If you want a 720p front buffer on a 768p monitor, then you're not in fullscreen in the first place. In that case yes, cover the area you want with a window is a reasonable option, but then most certainly disable DXGI fullscreen. And again, the swap-chain is not and should not be in fullscreen then.

One simple option in that case is to simply set the view-port to a 720p area on a normal 768p fullscreen back-buffer, to avoid the problem.


You seem to be doing some pretty weird things that makes matters much more complicated than they need to be.

#5205659 How to properly switch to fullscreen with DXGI?
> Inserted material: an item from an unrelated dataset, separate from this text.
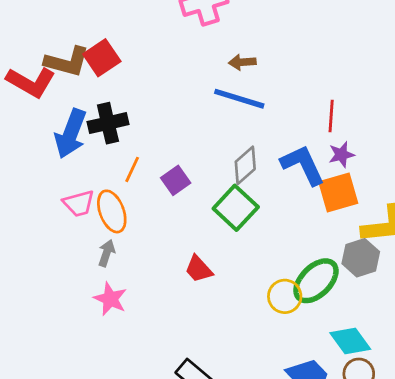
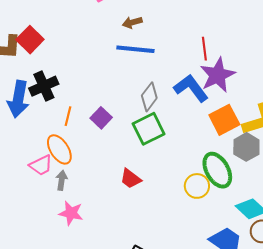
purple star: (341, 155) -> (218, 75), size x1.8
orange square: (338, 192) -> (224, 120), moved
pink trapezoid: (79, 203) -> (41, 165), moved
green square: (236, 208) -> (149, 129), turned 32
green ellipse: (316, 281) -> (217, 170), turned -63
Posted by on 20 January 2015 - 06:37 PM

If you want DXGI to handle your fullscreen switches for you, don't touch the window. If you want to change window parameters, disable DXGI handling using MakeWindowAssociation and handle it yourself. When DXGI monitors your window it will automatically handle changes to the window as well as change the window when needed. Two separate programs (yours and DXGI) trying to simultaneously handle the same window is asking for trouble and sync issues.


Not sure what you mean by switching to larger modes, if you let DXGI handle your window and change to an actual enumerated mode of an output it should automatically handle the window so it covers that output. If you make the window cover more area than the monitor and want the offscreen parts drawn to (or areas on another monitor), then you don't want fullscreen mode (and can't really have it, as it is defined as exactly the area of one monitor).
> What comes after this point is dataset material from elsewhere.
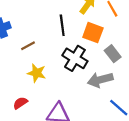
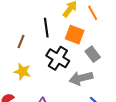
brown line: (28, 46) -> (21, 41), moved, turned -40

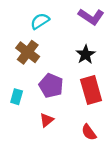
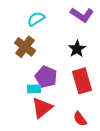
cyan rectangle: (17, 97) -> (34, 89), moved, turned 72
red triangle: (47, 120) -> (42, 108), size x1.6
As far as I can tell the window itself doesn't really matter in true fullscreen.. and you can get pretty interesting issues by resizing the window to a smaller size than the screen while still drawing in fullscreen. What happens is the screen will still be filled without clipping to the window, and any background windows will look funny at best afterwards.
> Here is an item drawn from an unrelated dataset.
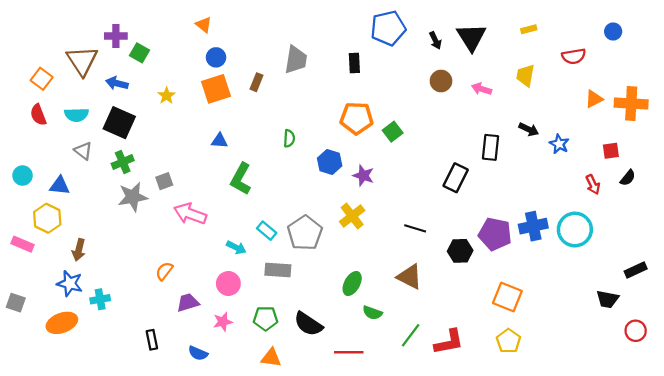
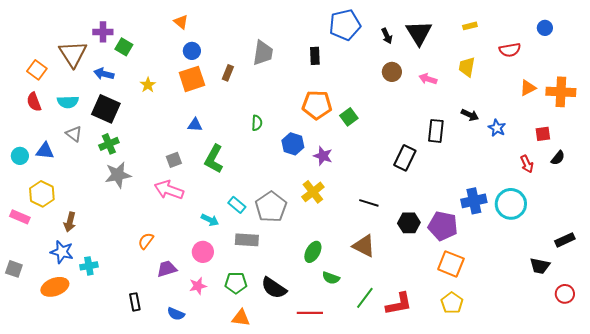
gray square: (164, 181) -> (174, 160), moved
blue triangle: (60, 186) -> (45, 151), moved
purple pentagon: (495, 234) -> (443, 226), moved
#5205187 How to properly switch to fullscreen with DXGI?

Posted by on 18 January 2015 - 07:55 PM

The application starts correctly, but first Alt-Enter leaves me with a nonfunctional window. Second crashes.

It's better to start in window mode and then switch to fullscreen. It's discussed under Remarks here: http://msdn.microsoft.com/en-us/library/windows/desktop/bb174537%28v=vs.85%29.aspx


I updated the sample to allow starting to fullscreen and changed the "unknown" format for the back-buffer which is probably better if there are different formats (like 30-bit support on some modes). Check the link below for the new code.


@Erik Rufelt: Can you throw that code into a GitHub / Codeplex repository? It would be great to have a few samples to point at when questions like these come up (which honestly seems to be more frequent than expected...).